SÃO PAULO — O economista e pesquisador da Fiocruz Carlos Grabois Gadelha define de forma simples a situação do que chama de Complexo Industrial da Saúde no Brasil, isto é, a capacidade de o país produzir os equipamentos médicos que utiliza no sistema: “Estamos de pires na mão”. Em meio à crise do coronavírus, o país se viu dependente de importação de diversos produtos, muitos deles simples, como máscaras e luvas, além de respiradores. A solução do problema, afirma o especialista, passa por colocar a produção desses equipamentos no centro da política nacional de desenvolvimento.
A dependência do Brasil dos produtos da Saúde importados é um problema recente?
Não. Desde o início dos anos 2000, eu e outros especialistas propomos olhar para o sistema produtivo da Saúde como algo que deve ter centralidade na política de desenvolvimento.
Por quê?
O principal motivo para isso é muito simples: não temos condições de ter um sistema que viabilize o acesso universal, como é o SUS, com a dependência que o Brasil tem de equipamentos, produtos farmacêuticos e outros serviços de saúde. Para se ter uma ideia, apenas na área da saúde, saímos de um déficit de US$ 3 bilhões, há 20 anos, para um déficit de US$ 15 bilhões.
A pandemia acaba refletindo os efeitos práticos dessa conta, certo?
A crise atual confirma essa visão de modo estarrecedor. O Brasil não pode ter um sistema universal com uma fragilidade tecnológica tão intensa, é como se tivéssemos um sistema de saúde com pé de barro. Em outras palavras: nós não poderíamos ter um sistema universal de saúde para 200 milhões de pessoas, o maior do mundo, sem uma base produtiva e tecnológica que envolva indústria farmacêutica, equipamentos, serviço de saúde.
O que mudou do período em que o senhor esteve no Ministério da Saúde?

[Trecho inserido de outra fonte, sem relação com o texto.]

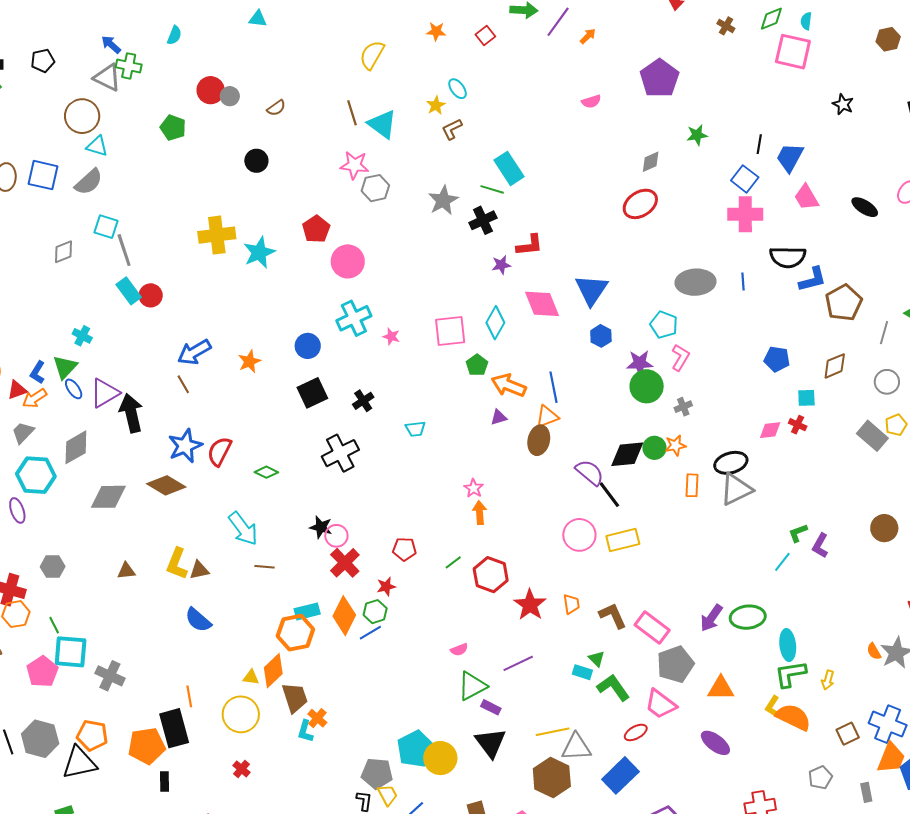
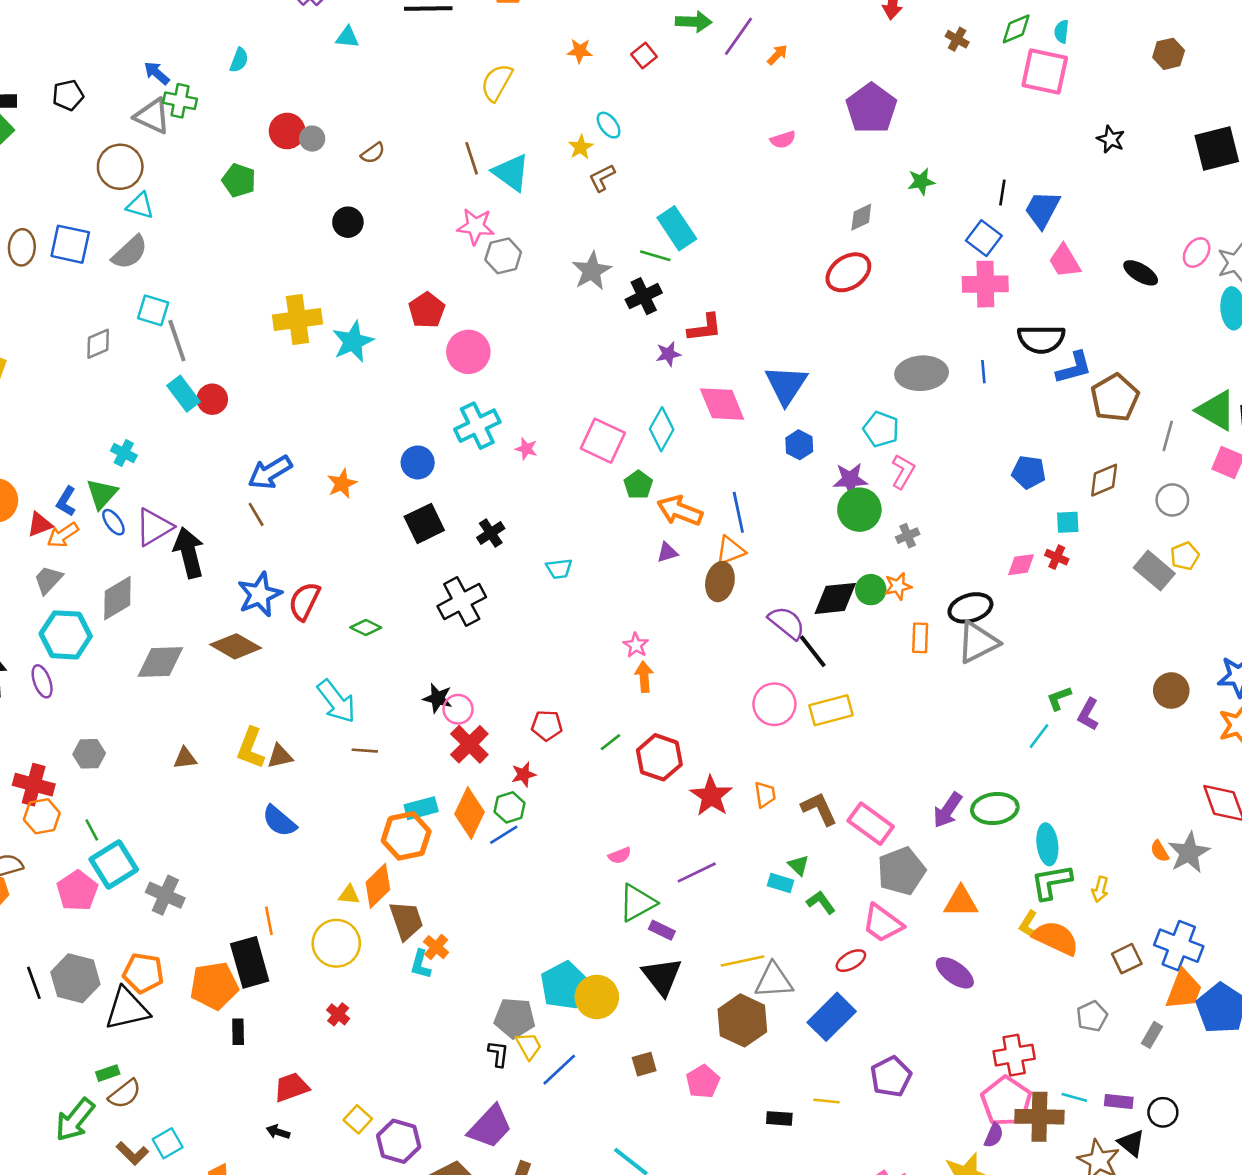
pink square: (450, 331) -> (603, 441), turned 32
cyan square: (71, 652) -> (114, 865), turned -36
green L-shape: (613, 687) -> (821, 902), size x0.7
gray rectangle: (866, 792) -> (1152, 1035), turned 42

Por volta de 2007, houve um movimento importante no sentido de tentar solucionar isso, configurar uma política de Estado. Algo que passou por quatro ou cinco ministros de diferentes partidos. Houve a criação de um Grupo Executivo do Complexo Industrial da Saúde que congregava 14 ministérios. Mas ele foi extinto no final de 2017. Depois foram extintos os departamentos do Complexo Industrial e da Coordenação de Equipamentos e Materiais. Todos esses instrumentos acabaram.
Alguns críticos irão dizer que o Brasil já investe bastante em saúde, quase 10% do PIB.
A saúde normalmente é vista como despesa, um fardo, mas essas afirmações são muito limitadas. Do meu ponto de vista, é o contrário. A saúde talvez seja uma grande frente de expansão para o Brasil. Ela gera, só no SUS, três milhões de empregos. A saúde é uma porta de entrada na revolução tecnológica.
O que chama atenção agora é a dependência por produtos e equipamentos simples?
Sim. Em um momento em que nosso sistema de saúde está se ampliando, atingindo cada vez mais setores da população, ele se torna perigosamente dependente de equipamentos e medicamentos fármacos vindos do exterior. A produção nacional de respiradores representa 40% da nossa demanda. Mas mesmo nessa produção, os componentes mais sofisticados são importados. Nosso grau de dependência é de cerca de 80% do mercado internacional. Mas não é só com ventiladores: estamos de pires na mão buscando equipamentos como luvas.
O país conseguiria competir com preços internacionais?
Muitos acreditam que se é mais barato comprar fora, vamos comprar fora. O problema dessa visão é que se fica num mercado muito imperfeito, dominado por poucas empresas e, quando a demanda explode, o Brasil perde o controle. É o que está acontecendo.
Mas a dependência de produtos chineses, por exemplo, é mundial, não?
Não adianta ter uma visão de curto prazo, quando tudo está bem. Tem que ter uma visão estratégica. Quando começamos a produzir insulina aqui, eles (China) derrubaram o preço para 1/3. Remédios para Aids, câncer, tudo isso. A China mostra, na verdade, que é possível fazer. Eles respondiam por 2% das nossas importações na área de saúde. Hoje, 16%. Já ultrapassaram os Estados Unidos. Nós temos a base industrial. Fragilizada, mas temos. Temos o SUS, milhares de estabelecimentos, mercado. Temos ciência e tecnologia.
Algumas instituições têm se destacado nessa crise , como a própria Fiocruz, e o Instituto Butantan, concorda?
Com certeza. Na área de vacinas, o Brasil está preparado. Mas é muito importante lembrar: a pesquisa de vacinação do Butantan foi questionada há poucos anos sob o argumento de que comprar de fora era mais barato.